TASK DIRECTIONS - Copy out all the lines of the data that hold the word "Start".

● ● ●

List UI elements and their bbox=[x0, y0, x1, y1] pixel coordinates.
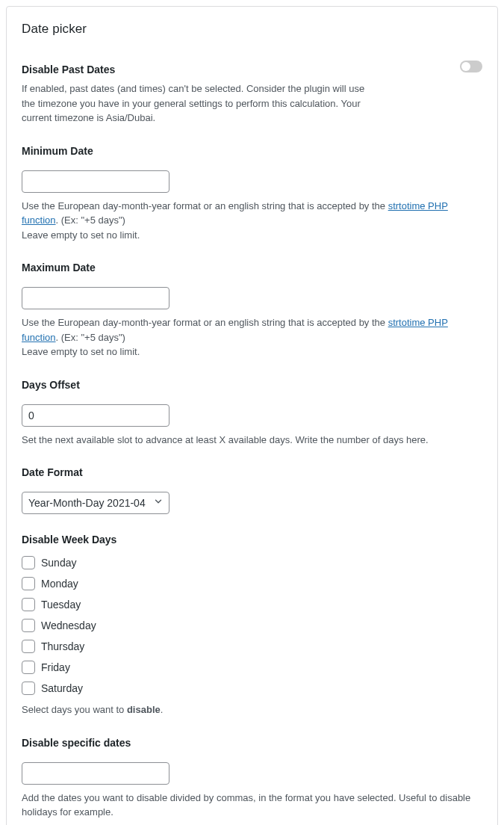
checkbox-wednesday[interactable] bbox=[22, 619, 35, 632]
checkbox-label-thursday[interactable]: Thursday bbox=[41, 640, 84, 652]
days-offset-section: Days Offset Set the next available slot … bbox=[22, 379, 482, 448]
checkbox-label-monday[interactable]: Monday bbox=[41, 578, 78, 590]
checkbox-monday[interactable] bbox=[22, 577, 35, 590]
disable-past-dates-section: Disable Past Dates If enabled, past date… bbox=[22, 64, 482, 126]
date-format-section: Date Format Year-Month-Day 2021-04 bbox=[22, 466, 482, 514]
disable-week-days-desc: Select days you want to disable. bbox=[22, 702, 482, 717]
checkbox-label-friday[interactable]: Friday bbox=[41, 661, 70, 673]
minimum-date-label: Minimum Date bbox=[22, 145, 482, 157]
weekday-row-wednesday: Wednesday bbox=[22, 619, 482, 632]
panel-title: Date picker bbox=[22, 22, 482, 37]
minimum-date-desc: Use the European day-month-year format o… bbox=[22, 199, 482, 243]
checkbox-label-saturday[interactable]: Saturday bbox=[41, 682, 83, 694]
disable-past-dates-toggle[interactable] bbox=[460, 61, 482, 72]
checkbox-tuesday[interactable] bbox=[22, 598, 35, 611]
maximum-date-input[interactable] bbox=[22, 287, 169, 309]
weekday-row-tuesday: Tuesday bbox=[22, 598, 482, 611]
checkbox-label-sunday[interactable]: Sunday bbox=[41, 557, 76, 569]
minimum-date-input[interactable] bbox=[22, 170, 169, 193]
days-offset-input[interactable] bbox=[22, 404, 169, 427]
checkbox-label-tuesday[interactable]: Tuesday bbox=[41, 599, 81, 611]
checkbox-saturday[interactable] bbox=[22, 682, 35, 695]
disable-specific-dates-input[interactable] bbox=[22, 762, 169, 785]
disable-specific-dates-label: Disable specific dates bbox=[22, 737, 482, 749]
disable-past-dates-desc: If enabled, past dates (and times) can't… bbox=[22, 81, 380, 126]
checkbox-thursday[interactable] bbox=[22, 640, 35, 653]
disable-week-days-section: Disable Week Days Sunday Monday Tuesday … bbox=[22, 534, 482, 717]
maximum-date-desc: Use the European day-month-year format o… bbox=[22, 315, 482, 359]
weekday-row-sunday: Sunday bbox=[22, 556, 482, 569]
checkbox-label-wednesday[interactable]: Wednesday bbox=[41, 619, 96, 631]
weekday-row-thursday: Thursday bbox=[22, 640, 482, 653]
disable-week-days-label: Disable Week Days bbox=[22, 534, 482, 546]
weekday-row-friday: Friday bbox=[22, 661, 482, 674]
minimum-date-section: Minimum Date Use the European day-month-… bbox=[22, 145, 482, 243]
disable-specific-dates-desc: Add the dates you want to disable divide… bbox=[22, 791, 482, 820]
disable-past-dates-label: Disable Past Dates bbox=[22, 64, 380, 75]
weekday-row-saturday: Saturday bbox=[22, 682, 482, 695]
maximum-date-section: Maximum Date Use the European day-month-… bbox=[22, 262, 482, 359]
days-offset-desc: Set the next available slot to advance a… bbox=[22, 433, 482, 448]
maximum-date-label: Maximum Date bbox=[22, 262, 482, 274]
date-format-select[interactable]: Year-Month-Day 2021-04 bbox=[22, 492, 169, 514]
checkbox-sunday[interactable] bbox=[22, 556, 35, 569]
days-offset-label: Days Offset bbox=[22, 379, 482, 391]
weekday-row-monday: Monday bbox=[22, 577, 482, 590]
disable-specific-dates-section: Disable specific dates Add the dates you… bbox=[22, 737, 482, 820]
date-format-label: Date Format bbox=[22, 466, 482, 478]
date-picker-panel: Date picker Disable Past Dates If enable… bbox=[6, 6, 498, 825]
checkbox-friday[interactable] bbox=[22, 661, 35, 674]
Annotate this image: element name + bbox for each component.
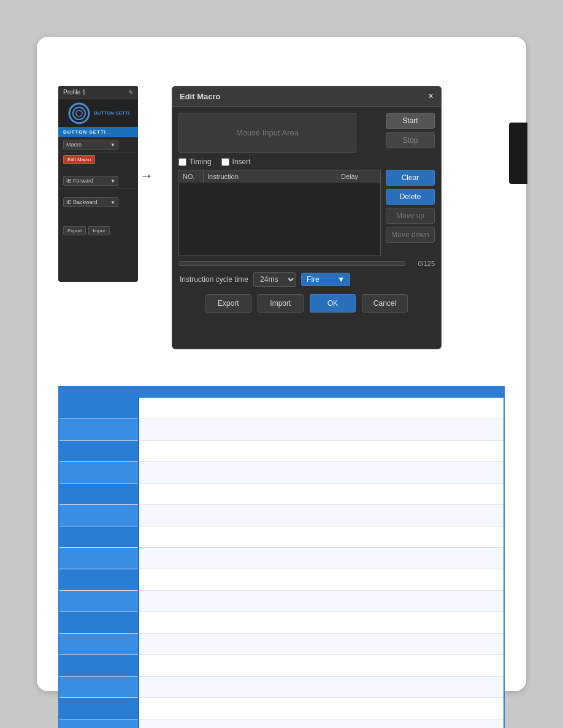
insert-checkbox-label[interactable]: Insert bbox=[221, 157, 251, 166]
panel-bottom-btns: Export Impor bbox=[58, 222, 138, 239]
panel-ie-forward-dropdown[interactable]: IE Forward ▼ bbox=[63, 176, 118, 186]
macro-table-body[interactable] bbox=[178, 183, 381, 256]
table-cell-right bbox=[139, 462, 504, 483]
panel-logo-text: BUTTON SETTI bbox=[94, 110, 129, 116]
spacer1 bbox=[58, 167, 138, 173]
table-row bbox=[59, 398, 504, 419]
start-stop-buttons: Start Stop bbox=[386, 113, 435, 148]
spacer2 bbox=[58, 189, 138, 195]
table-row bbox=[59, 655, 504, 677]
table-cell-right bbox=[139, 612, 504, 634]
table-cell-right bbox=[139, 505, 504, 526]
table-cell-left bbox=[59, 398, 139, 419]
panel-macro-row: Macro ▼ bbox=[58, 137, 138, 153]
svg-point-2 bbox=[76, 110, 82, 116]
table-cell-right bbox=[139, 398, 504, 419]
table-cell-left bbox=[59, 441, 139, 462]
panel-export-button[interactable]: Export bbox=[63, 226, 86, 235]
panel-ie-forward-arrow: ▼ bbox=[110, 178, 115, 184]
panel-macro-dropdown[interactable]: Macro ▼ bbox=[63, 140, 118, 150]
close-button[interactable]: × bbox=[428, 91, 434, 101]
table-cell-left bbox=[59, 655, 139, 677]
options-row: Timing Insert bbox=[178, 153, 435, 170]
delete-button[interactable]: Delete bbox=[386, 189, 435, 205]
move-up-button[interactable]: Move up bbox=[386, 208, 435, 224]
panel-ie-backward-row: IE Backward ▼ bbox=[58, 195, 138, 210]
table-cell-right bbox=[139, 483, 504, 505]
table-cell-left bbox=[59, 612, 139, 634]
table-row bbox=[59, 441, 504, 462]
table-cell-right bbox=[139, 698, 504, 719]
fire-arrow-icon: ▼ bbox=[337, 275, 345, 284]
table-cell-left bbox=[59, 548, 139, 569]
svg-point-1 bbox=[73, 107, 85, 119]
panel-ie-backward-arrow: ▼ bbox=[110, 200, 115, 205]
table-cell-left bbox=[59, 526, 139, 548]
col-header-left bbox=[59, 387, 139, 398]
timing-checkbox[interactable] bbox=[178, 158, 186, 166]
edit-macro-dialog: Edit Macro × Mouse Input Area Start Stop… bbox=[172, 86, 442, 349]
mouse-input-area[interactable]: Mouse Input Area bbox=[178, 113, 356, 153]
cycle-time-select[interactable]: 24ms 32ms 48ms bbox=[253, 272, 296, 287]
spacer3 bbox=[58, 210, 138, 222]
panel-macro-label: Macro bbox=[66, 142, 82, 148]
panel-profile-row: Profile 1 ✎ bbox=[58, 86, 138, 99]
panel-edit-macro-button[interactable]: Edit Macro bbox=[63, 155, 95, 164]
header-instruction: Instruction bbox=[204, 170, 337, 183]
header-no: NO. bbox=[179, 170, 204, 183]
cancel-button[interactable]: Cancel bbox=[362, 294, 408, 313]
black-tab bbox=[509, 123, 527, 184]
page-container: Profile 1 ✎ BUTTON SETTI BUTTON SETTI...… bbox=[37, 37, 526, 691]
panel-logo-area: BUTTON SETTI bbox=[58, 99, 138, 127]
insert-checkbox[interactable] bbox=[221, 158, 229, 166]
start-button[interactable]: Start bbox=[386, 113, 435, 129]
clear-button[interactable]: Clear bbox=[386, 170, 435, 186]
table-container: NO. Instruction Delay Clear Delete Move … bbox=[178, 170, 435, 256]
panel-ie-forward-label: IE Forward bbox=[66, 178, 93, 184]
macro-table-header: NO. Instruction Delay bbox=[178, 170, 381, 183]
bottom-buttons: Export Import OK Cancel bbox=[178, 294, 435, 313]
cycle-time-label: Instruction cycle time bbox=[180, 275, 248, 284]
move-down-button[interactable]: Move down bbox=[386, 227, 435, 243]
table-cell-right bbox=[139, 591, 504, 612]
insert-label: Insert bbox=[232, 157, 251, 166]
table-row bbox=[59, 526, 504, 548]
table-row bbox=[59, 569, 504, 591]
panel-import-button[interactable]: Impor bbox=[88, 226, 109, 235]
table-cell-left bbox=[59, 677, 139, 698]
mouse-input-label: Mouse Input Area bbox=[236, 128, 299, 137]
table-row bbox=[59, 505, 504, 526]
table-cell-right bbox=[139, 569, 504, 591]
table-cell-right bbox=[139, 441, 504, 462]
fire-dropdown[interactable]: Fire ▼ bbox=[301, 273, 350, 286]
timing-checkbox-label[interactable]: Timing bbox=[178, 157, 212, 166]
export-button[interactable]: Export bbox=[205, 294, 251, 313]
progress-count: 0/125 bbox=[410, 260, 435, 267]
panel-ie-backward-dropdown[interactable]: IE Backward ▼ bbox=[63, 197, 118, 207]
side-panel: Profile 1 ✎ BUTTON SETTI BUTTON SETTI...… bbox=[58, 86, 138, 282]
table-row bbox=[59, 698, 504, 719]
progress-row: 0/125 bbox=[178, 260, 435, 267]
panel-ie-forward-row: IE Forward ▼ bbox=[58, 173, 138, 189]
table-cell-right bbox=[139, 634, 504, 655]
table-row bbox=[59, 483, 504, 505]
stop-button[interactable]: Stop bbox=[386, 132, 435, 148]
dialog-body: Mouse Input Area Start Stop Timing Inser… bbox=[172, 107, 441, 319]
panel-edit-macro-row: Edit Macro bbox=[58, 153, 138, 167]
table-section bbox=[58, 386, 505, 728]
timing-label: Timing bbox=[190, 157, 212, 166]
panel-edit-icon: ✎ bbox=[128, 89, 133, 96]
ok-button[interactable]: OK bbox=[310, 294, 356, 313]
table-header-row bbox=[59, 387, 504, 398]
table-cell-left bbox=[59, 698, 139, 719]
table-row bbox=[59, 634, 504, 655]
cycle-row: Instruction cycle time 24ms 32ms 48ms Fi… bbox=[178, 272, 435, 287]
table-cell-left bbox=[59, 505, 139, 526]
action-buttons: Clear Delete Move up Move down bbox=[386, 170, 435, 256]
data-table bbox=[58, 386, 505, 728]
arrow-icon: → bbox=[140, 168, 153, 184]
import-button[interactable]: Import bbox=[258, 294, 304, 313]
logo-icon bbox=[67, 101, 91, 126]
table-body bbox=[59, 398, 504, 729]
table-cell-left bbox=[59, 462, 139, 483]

● ● ●

YOUR RESPONSE -
start-stop-buttons: Start Stop bbox=[386, 113, 435, 148]
edit-macro-dialog: Edit Macro × Mouse Input Area Start Stop… bbox=[172, 86, 442, 349]
start-button[interactable]: Start bbox=[386, 113, 435, 129]
dialog-body: Mouse Input Area Start Stop Timing Inser… bbox=[172, 107, 441, 319]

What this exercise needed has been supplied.